- TASK:
Make an exact copy of all the entries below, with the pictures left out.
[[ INFORMATION SUPPLIED open ]]
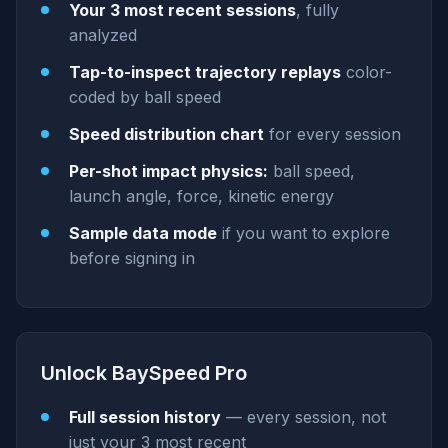
Your 3 most recent sessions
, fully
analyzed
Tap-to-inspect trajectory replays
color-
coded by ball speed
Speed distribution chart
for every session
Per-shot impact physics:
ball speed,
launch angle, force, kinetic energy
Sample data mode
if you want to explore
before signing in
Unlock BaySpeed Pro
Full session history
— every session, not
just your 3 most recent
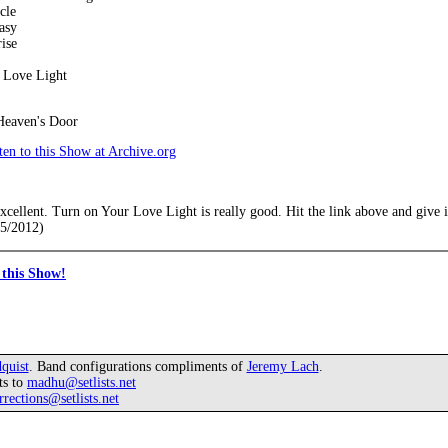
cle
asy
ise
 Love Light
Heaven's Door
en to this Show at Archive.org
xcellent. Turn on Your Love Light is really good. Hit the link above and give it
15/2012)
this Show!
quist
. Band configurations compliments of
Jeremy Lach
.
ts to
madhu@setlists.net
rrections@setlists.net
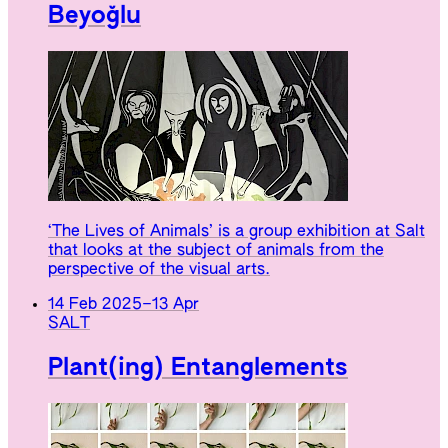
Beyoğlu
‘The Lives of Animals’ is a group exhibition at Salt
that looks at the subject of animals from the
perspective of the visual arts.
14 Feb 2025
–
13 Apr
SALT
Plant(ing) Entanglements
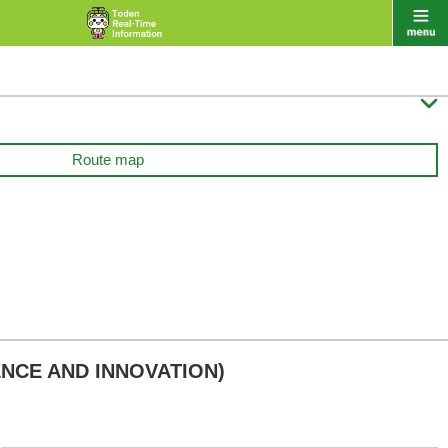

Route map
ENCE AND INNOVATION)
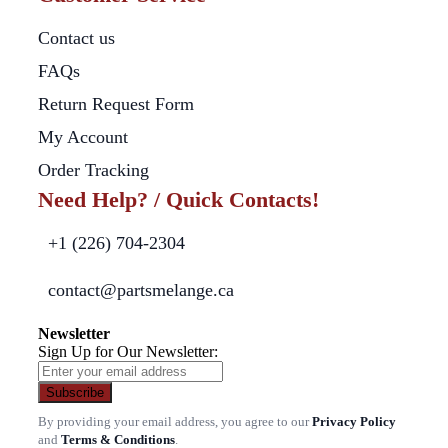
Contact us
FAQs
Return Request Form
My Account
Order Tracking
Need Help? / Quick Contacts!
+1 (226) 704-2304
contact@partsmelange.ca
Newsletter
Sign Up for Our Newsletter:
Subscribe
By providing your email address, you agree to our
Privacy Policy
and
Terms & Conditions
.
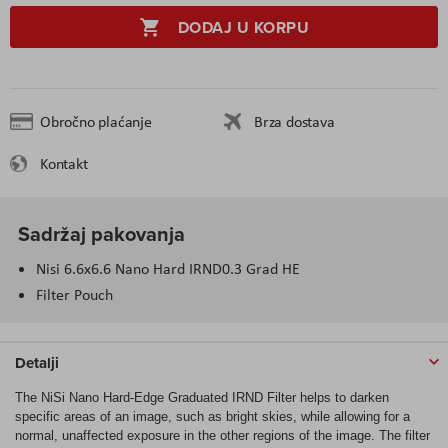
DODAJ U KORPU
Obročno plaćanje
Brza dostava
Kontakt
Sadržaj pakovanja
Nisi 6.6x6.6 Nano Hard IRND0.3 Grad HE
Filter Pouch
Detalji
The NiSi Nano Hard-Edge Graduated IRND Filter helps to darken
specific areas of an image, such as bright skies, while allowing for a
normal, unaffected exposure in the other regions of the image. The filter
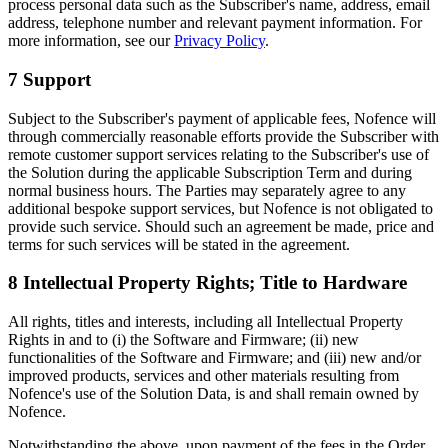
process personal data such as the Subscriber's name, address, email
address, telephone number and relevant payment information. For
more information, see our
Privacy Policy
.
7 Support
Subject to the Subscriber's payment of applicable fees, Nofence will
through commercially reasonable efforts provide the Subscriber with
remote customer support services relating to the Subscriber's use of
the Solution during the applicable Subscription Term and during
normal business hours. The Parties may separately agree to any
additional bespoke support services, but Nofence is not obligated to
provide such service. Should such an agreement be made, price and
terms for such services will be stated in the agreement.
8 Intellectual Property Rights; Title to Hardware
All rights, titles and interests, including all Intellectual Property
Rights in and to (i) the Software and Firmware; (ii) new
functionalities of the Software and Firmware; and (iii) new and/or
improved products, services and other materials resulting from
Nofence's use of the Solution Data, is and shall remain owned by
Nofence.
Notwithstanding the above, upon payment of the fees in the Order,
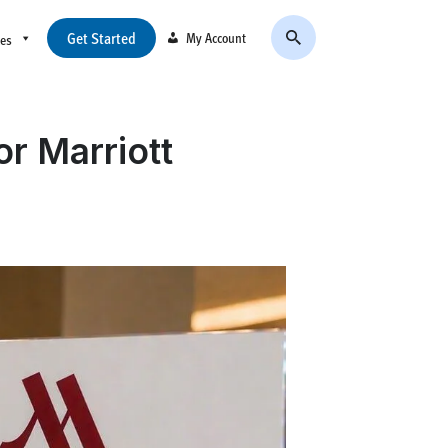
Get Started
My Account
ces
or Marriott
[[ INFORMATION SUPPLIED closed ]]
- ANSWER TO THE EXERCISE:
Your 3 most recent sessions
, fully
analyzed
Tap-to-inspect trajectory replays
color-
coded by ball speed
Speed distribution chart
for every session
Per-shot impact physics:
ball speed,
launch angle, force, kinetic energy
Sample data mode
if you want to explore
before signing in
Unlock BaySpeed Pro
Full session history
— every session, not
just your 3 most recent
cle
asy
ise
 Love Light
Heaven's Door
en to this Show at Archive.org
xcellent. Turn on Your Love Light is really good. Hit the link above and give it
15/2012)
this Show!
quist
. Band configurations compliments of
Jeremy Lach
.
ts to
madhu@setlists.net
rrections@setlists.net
Beyoğlu
‘The Lives of Animals’ is a group exhibition at Salt
that looks at the subject of animals from the
perspective of the visual arts.
14 Feb 2025
–
13 Apr
SALT
Plant(ing) Entanglements

Route map
ENCE AND INNOVATION)
Contact us
FAQs
Return Request Form
My Account
Order Tracking
Need Help? / Quick Contacts!
+1 (226) 704-2304
contact@partsmelange.ca
Newsletter
Sign Up for Our Newsletter:
Subscribe
By providing your email address, you agree to our
Privacy Policy
and
Terms & Conditions
.
DODAJ U KORPU
Obročno plaćanje
Brza dostava
Kontakt
Sadržaj pakovanja
Nisi 6.6x6.6 Nano Hard IRND0.3 Grad HE
Filter Pouch
Detalji
The NiSi Nano Hard-Edge Graduated IRND Filter helps to darken
specific areas of an image, such as bright skies, while allowing for a
normal, unaffected exposure in the other regions of the image. The filter
process personal data such as the Subscriber's name, address, email
address, telephone number and relevant payment information. For
more information, see our
Privacy Policy
.
7 Support
Subject to the Subscriber's payment of applicable fees, Nofence will
through commercially reasonable efforts provide the Subscriber with
remote customer support services relating to the Subscriber's use of
the Solution during the applicable Subscription Term and during
normal business hours. The Parties may separately agree to any
additional bespoke support services, but Nofence is not obligated to
provide such service. Should such an agreement be made, price and
terms for such services will be stated in the agreement.
8 Intellectual Property Rights; Title to Hardware
All rights, titles and interests, including all Intellectual Property
Rights in and to (i) the Software and Firmware; (ii) new
functionalities of the Software and Firmware; and (iii) new and/or
improved products, services and other materials resulting from
Nofence's use of the Solution Data, is and shall remain owned by
Nofence.
Notwithstanding the above, upon payment of the fees in the Order,
Get Started
My Account
ces
or Marriott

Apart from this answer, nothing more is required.